---------- Provided records

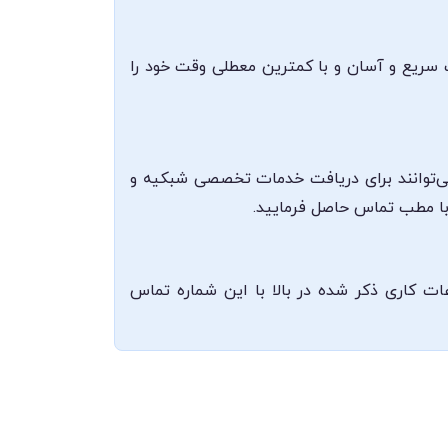
رت سریع و آسان و با کمترین معطلی وقت خود را
است و مراجعین می‌توانند برای دریافت خدمات تخصصی شبکیه و
با مطب تماس حاصل فرمایید.
ایشان 09920481405 می‌باشد که می‌توانید در ساعات کاری ذکر شده در بالا با این شماره تماس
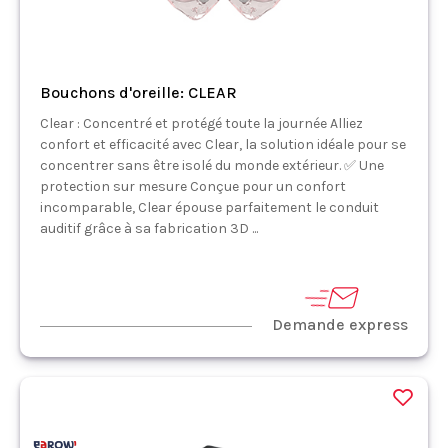
Bouchons d'oreille: CLEAR
Clear : Concentré et protégé toute la journée Alliez
confort et efficacité avec Clear, la solution idéale pour se
concentrer sans être isolé du monde extérieur. ✅ Une
protection sur mesure Conçue pour un confort
incomparable, Clear épouse parfaitement le conduit
auditif grâce à sa fabrication 3D ...
Demande express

--------------------

Work item - Restate the data above word for word. Do not include the images.

Your solution -
رت سریع و آسان و با کمترین معطلی وقت خود را
است و مراجعین می‌توانند برای دریافت خدمات تخصصی شبکیه و
با مطب تماس حاصل فرمایید.
ایشان 09920481405 می‌باشد که می‌توانید در ساعات کاری ذکر شده در بالا با این شماره تماس
Bouchons d'oreille: CLEAR
Clear : Concentré et protégé toute la journée Alliez
confort et efficacité avec Clear, la solution idéale pour se
concentrer sans être isolé du monde extérieur. ✅ Une
protection sur mesure Conçue pour un confort
incomparable, Clear épouse parfaitement le conduit
auditif grâce à sa fabrication 3D ...
Demande express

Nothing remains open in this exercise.